Rows before cleaning: 86
Rows after cleaning: 86
Rows removed: 0


## 5. Process and Format Dates

In [95]:
df_cleaned["Date"] = pd.to_datetime(df_cleaned["Date"]).dt.date

## 6. Remove Duplicate Records Based on Date and Title

In [96]:
print("Checking for duplicate records based on Date and Title...")
print(f"Total rows before duplicate removal: {len(df_cleaned)}")

# Megkeressük a duplikált sorokat
duplicates = df_cleaned[df_cleaned.duplicated(subset=['Date', 'Title'], keep=False)]
duplicate_count = len(duplicates)

print(f"Number of duplicate rows found: {duplicate_count}")
print(f"Unique duplicate pairs: {duplicate_count // 2 if duplicate_count > 0 else 0}")

if duplicate_count > 0:
    print("\nDuplicate records (showing first 10):")
    print("=" * 60)
    display(duplicates[['Date', 'Title', 'Sentiment Score']].head(10))

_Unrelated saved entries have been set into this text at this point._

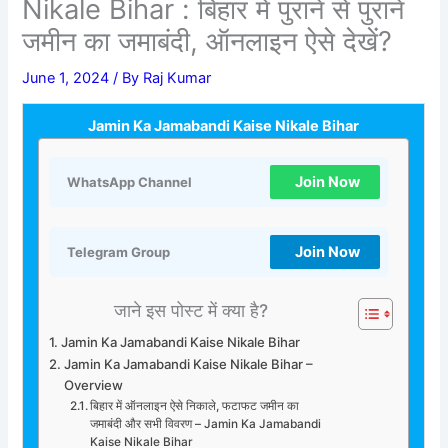
Nikale Bihar : बिहार में पुराने से पुराने
जमीन का जमाबंदी, ऑनलाइन ऐसे देखें?
June 1, 2024
/ By
Raj Kumar
Jamin Ka Jamabandi Kaise Nikale Bihar
Join Now
WhatsApp Channel
Join Now
Telegram Group
जाने इस पोस्ट में क्या है?
Jamin Ka Jamabandi Kaise Nikale Bihar
Jamin Ka Jamabandi Kaise Nikale Bihar –
Overview
बिहार में ऑनलाइन ऐसे निकाले, फटाफट जमीन का
जमाबंदी और सभी विवरण – Jamin Ka Jamabandi
Kaise Nikale Bihar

    # Megmutatjuk a legtöbb duplikált sort tartalmazó dátumokat
    duplicate_dates = duplicates['Date'].value_counts().head(5)
    print("\nTop 5 dates with most duplicates:")
    print(duplicate_dates)

    # Ténylegesen eltávolítjuk a duplikált sorokat
    df_cleaned = df_cleaned.drop_duplicates(subset=['Date', 'Title'])
    print(f"\nDuplicates removed. Total rows after removal: {len(df_cleaned)}")
else:
    print("No duplicates found.")

Checking for duplicate records based on Date and Title...
Total rows before duplicate removal: 86
Number of duplicate rows found: 0
Unique duplicate pairs: 0
No duplicates found.


In [97]:
# Remove duplicates - keep the first occurrence
rows_before_dedup = len(df_cleaned)
df_cleaned = df_cleaned.drop_duplicates(subset=['Date', 'Title'], keep='first')
rows_after_dedup = len(df_cleaned)
duplicates_removed = rows_before_dedup - rows_after_dedup

print(f"Rows before duplicate removal: {rows_before_dedup}")
print(f"Rows after duplicate removal: {rows_after_dedup}")
print(f"Duplicate rows removed: {duplicates_removed}")
print(f"Duplicate removal rate: {(duplicates_removed/rows_before_dedup*100):.1f}%")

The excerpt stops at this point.